COVID-19 ballots and gunfire can influence the real estate market.

Renters and homebuyers are less likely to move to an area that does not match their political beliefs, according to a survey by the home rental platform Zumper. And Republicans appear to be more liberal when it comes to living among Democrats, except in areas where vaccines are required by employers and restaurants.

To come to his conclusions, Zumper asked 1,500 people from across the country if they would move to an area that did not match their political values. More people answered no (35.8%) than yes (34.6%). Democrats were also less likely to move to a right-wing neighborhood, according to the survey.

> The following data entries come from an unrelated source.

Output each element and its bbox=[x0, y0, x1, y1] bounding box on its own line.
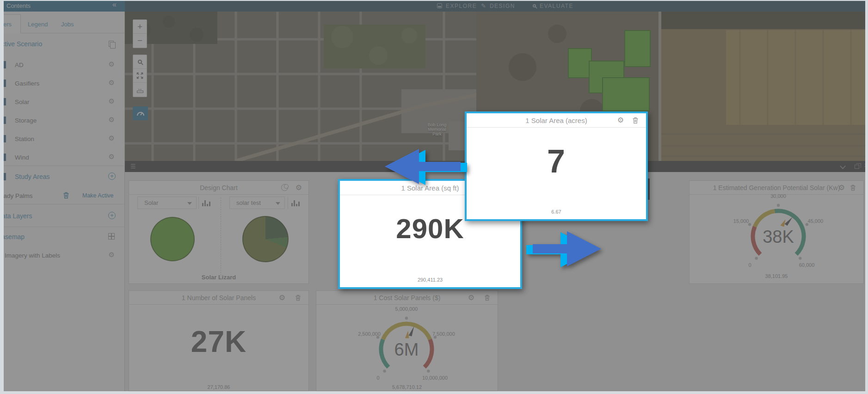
metric-detail: 6.67 bbox=[467, 209, 646, 215]
metric-detail: 290,411.23 bbox=[340, 277, 520, 283]
card-header: 1 Solar Area (acres) ⚙ bbox=[467, 113, 646, 128]
window-border-left bbox=[0, 0, 4, 394]
window-border-right bbox=[865, 0, 868, 394]
metric-value: 7 bbox=[467, 143, 646, 180]
card-title: 1 Solar Area (acres) bbox=[525, 117, 587, 124]
tutorial-arrow-right bbox=[525, 230, 602, 268]
geoplanner-app: EXPLORE ✎ DESIGN EVALUATE Contents « Lay… bbox=[0, 0, 868, 394]
window-border-top bbox=[0, 0, 868, 1]
trash-icon[interactable] bbox=[632, 117, 639, 125]
tutorial-arrow-left bbox=[382, 148, 468, 186]
gear-icon[interactable]: ⚙ bbox=[617, 117, 624, 124]
window-border-bottom bbox=[0, 391, 868, 394]
solar-area-acres-card[interactable]: 1 Solar Area (acres) ⚙ 7 6.67 bbox=[465, 111, 648, 221]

“Things become Following polarized, if possible, ”says Jeff Andrews, a data reporter with Zumper. As a result, some people may consider looking for homes only in like-minded communities.

“I imagine if you’re a die-hard Trump person and you’re in a Democrat neighborhood, you might see movement there,” he adds.

Indeed, 40% of those who identified as Democrats were more likely than Republicans (36%) to say they would not move to an area that was not in line with their political beliefs. More Republicans, meanwhile, appear to be open to living in a blue neighborhood, with 43% saying they would move to a left-wing neighborhood.

COVID-19 mandates also take a lot into account of where people are prepared to travel during the pandemic. More than a third, 38%, said it was an important consideration with fewer registered Republicans willing to move to places with strict requirements. Only 45% of GOP voters said they would move to an area that would impose a mask mandate of any kind, compared to 86% of Democrats.

So right-wing supporters interviewed are unlikely to move to cities like New York, San Francisco and Los Angeles where strict vaccine mandates are in place.

It is not clear whether political preferences alter moving behaviors when buyers and tenants consider a neighborhood’s employment prospects and affordability, a challenge when finding a partisan community, according to one. 2016 study published in the Journal of Politics.

Still, politics, the upcoming midterm elections in 2022 and the COVID-19 climate could spark a movement for people living in politically extreme counties they might not align with, Andrews says.

The political makeup of a region appears to have less impact on relocation considerations as people age. Almost 44% of those aged 18-29 polled said they would change their address because of politics. Meanwhile, just 30% of people 60 and over said they would, according to the Zumper survey.

Andrews does not foresee a long-term trend to relocate for political reasons or for COVID-19 mandates. People may find it difficult to get away from family or friends and from work.

“It’s such a bold decision. Do you really want to live 1,500 miles from your family based on what your local school board votes? ” he says. “I hope we get to a point where that doesn’t happen.”